This Canadian Music Centre release in Naxos’ Canadian Classics series offers sixty minutes of Ana Sokolovic’s ever-fascinating chamber music. Ensemble Transmission is heard in a variety of configurations, including solo works, and the startling rendition of Vez for solo cello, here played with tremendous expressive range by Julie Trudeau, is a particular highlight. Sokolovic’s richly varied musical language, fresh timbres, and wonderful sense of ensemble dialogue make each piece a new sonic adventure. This is certainly fiercely contemporary chamber music, and the use of extended techniques, vocal interjections, and eccentric backstory (e.g. performance directions inspired by automatic hand dryer!) give a sense of these works’ sonic range and sense of humour (see, for example, Lori Freedman’s jaunty performance of the tongue-in-cheek “Mesh” for E-flat clarinet).
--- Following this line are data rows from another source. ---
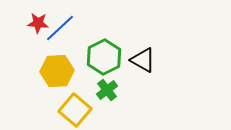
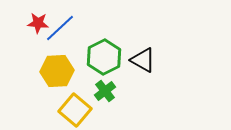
green cross: moved 2 px left, 1 px down
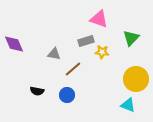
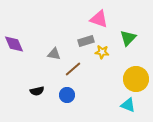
green triangle: moved 3 px left
black semicircle: rotated 24 degrees counterclockwise
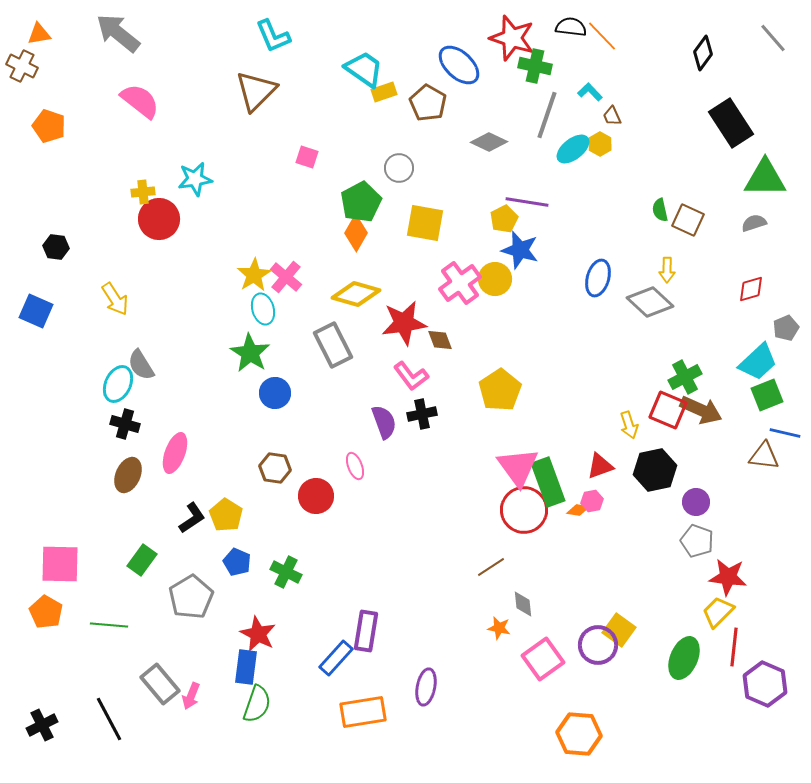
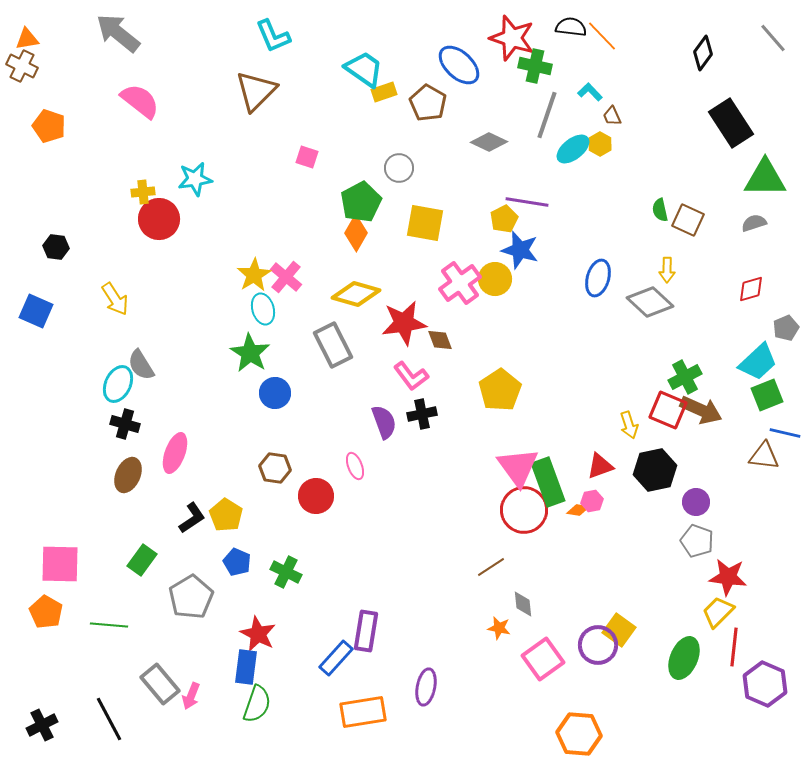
orange triangle at (39, 34): moved 12 px left, 5 px down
But what one remembers longest after listening are the many strange, gleaming, delicate, piano and pianissimo textures, which haunt the ear long after the album is over.
 
Ensemble Transmission offers a remarkable series of performances with careful attention to the tiniest details of sound, realizing with particular beauty Sokolovic’s crackling rhythmic language and most delicate, intimate ensemble passages (e.g., the velvety opening of Un bouquet de brume). Sokolovic’s soundworld evokes her Balkan roots, but these influences are subtle, surprising, and imagined anew, flavouring both her harmonic language and the dancing rhythmic drive of many of these pieces. The Trois Études—one of several world première recordings on this CD—are exquisite piano miniatures in contrasting textures and witty counterpoint: true feats of compositional economy and small-scale structure. The second Étude is a gem: its softer, caressing moments harken to the loveliest jazz, and pianist Brigitte Poulin seduces with each note.